Systems of random variables and the Free Will Theorem

TL;DR

This paper reformulates and generalizes the Free Will Theorem using systems of random variables, showing that nonlocality and non-signaling properties lead to a contradiction without assuming experimenters' free will.

Contribution

It introduces a new formulation of the Free Will Theorem in terms of random variables and clarifies the elementary reasons behind the non-deterministic behavior of particles.

Findings

Compound systems are contextual (non-local)

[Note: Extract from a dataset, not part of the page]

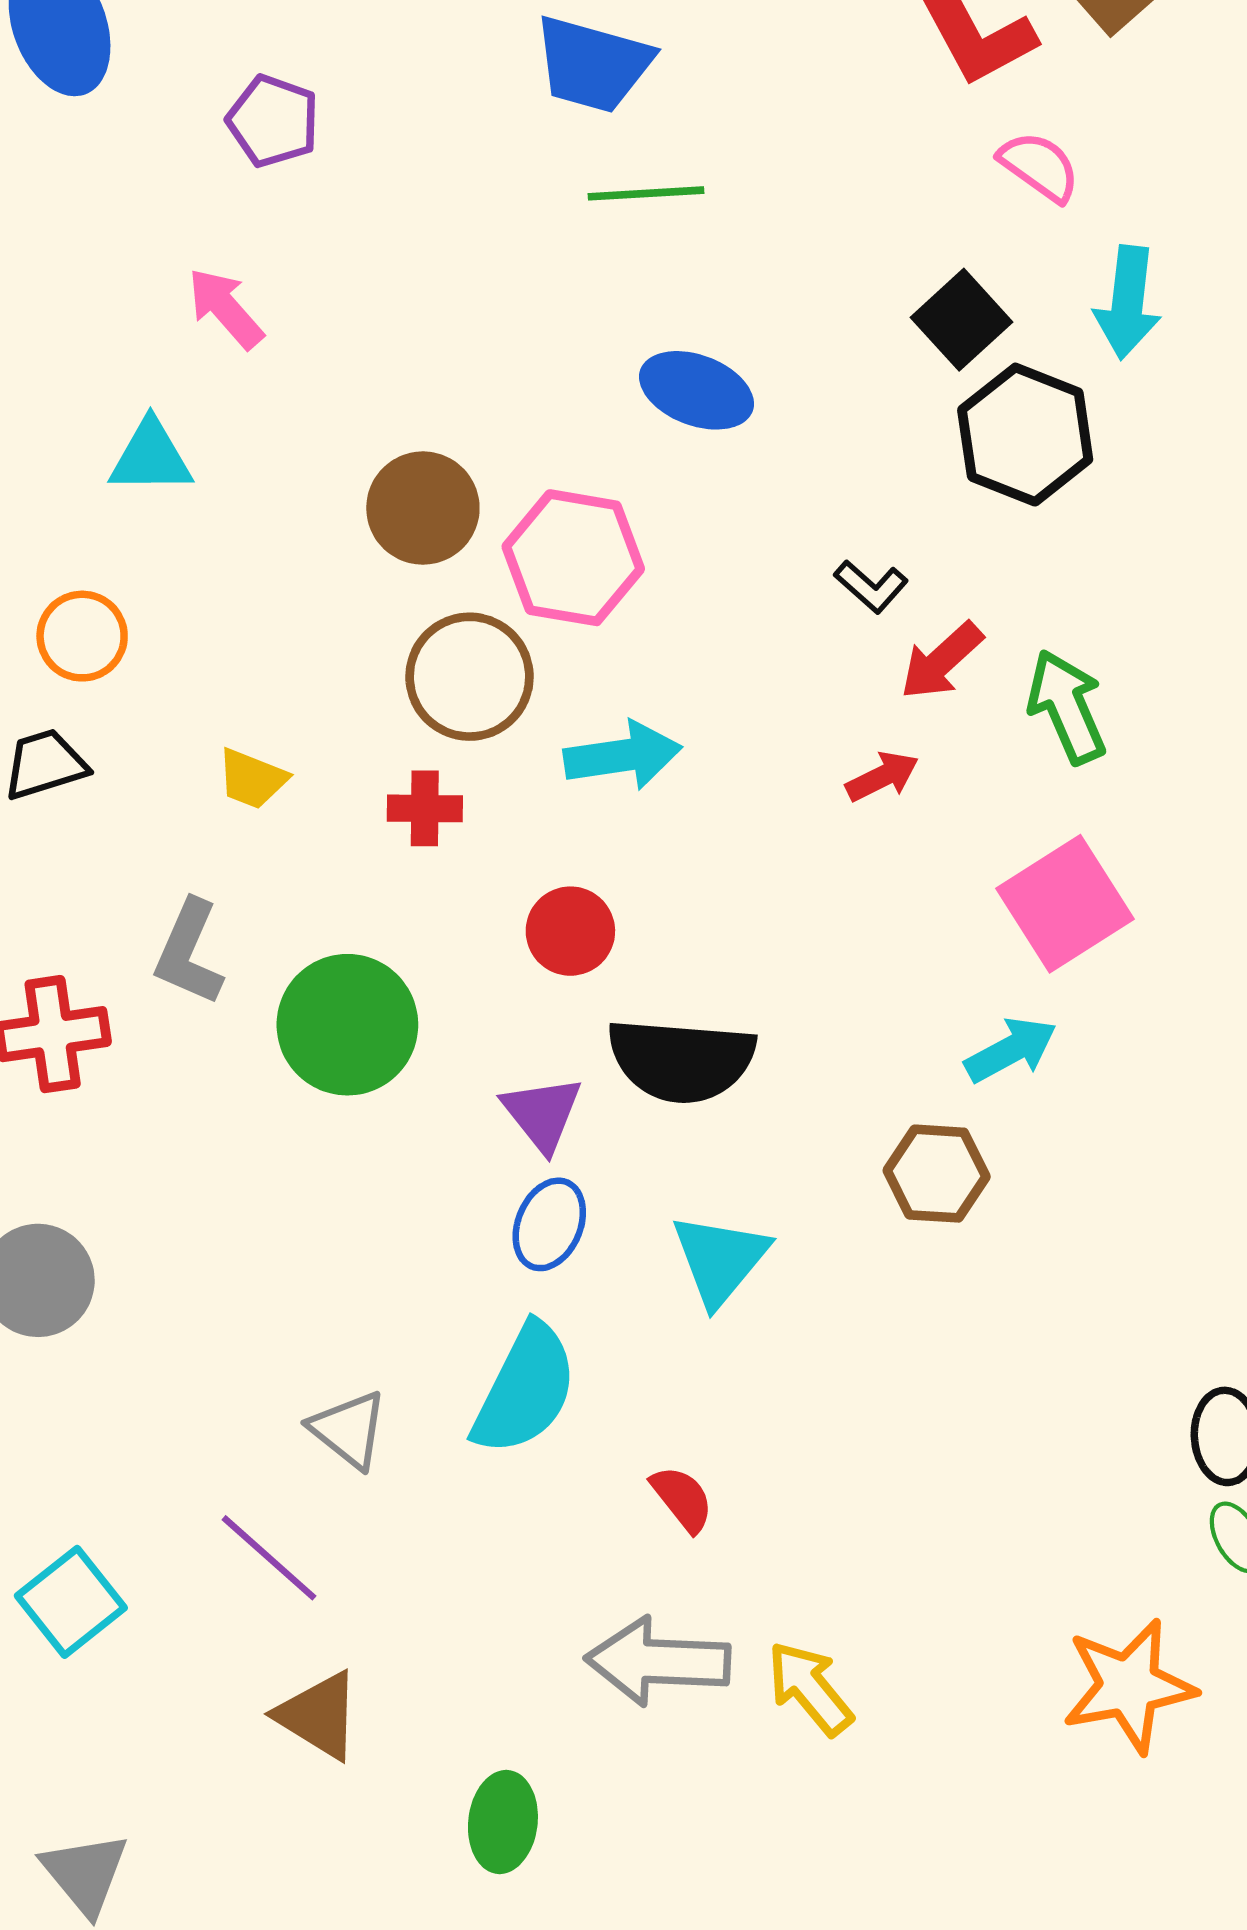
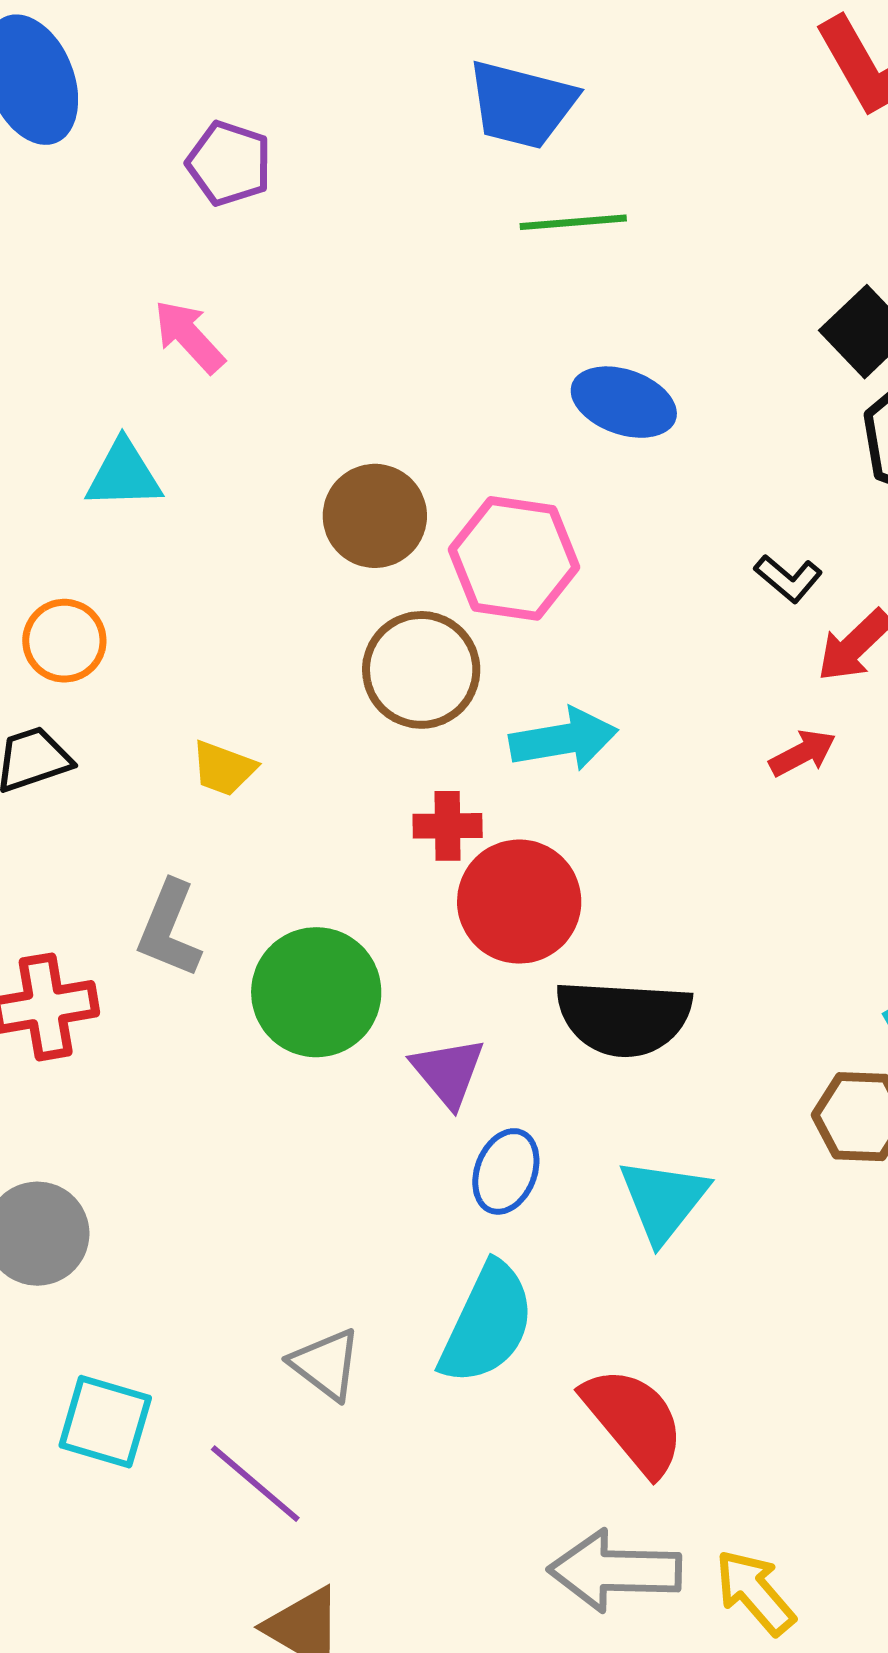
red cross: (425, 808) -> (448, 826), moved
red circle: (570, 931) -> (519, 902), size x1.5
purple triangle: (542, 1114) -> (448, 1072), moved
red semicircle: (682, 1499) -> (634, 1421), size x1.8
cyan square: (71, 1602) -> (105, 1422), moved, turned -34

Deterministic systems with spacelike separation are non-signaling

Mixtures of non-signaling deterministic systems are noncontextual

Abstract

The title refers to the Free Will Theorem by Conway and Kochen whose flashy formulation is: if experimenters possess free will, then so do particles. In more modest terms, the theorem says that individual pairs of spacelike separated particles cannot be described by deterministic systems provided their mixture is the same for all choices of measurement settings. We reformulate and generalize the Free Will Theorem theorem in terms of systems of random variables, and show that the proof is based on two observations: (1) some compound systems are contextual (non-local), and (2) any deterministic system with spacelike separated components is non-signaling. The contradiction between the two is obtained by showing that a mixture of non-signaling deterministic systems, if they exist, is always noncontextual. The "experimenters' free will" (independence) assumption is not needed for the proof: it is made redundant by the assumption (1) above, critical for the proof. We next argue that the reason why an individual pair of particles is not described by a deterministic system is more elementary than in the Free Will Theorem. A system, contextual or not and deterministic or not, includes several choices of settings, each of which can be factually used without changing the system. An individual pair of particles can only afford a single realization of random variables for a single choice of settings. With this conceptualization, the "free will of experimenters" cannot be even meaningfully formulated, and the choice between the determinism and "free will of particles" becomes arbitrary and inconsequential.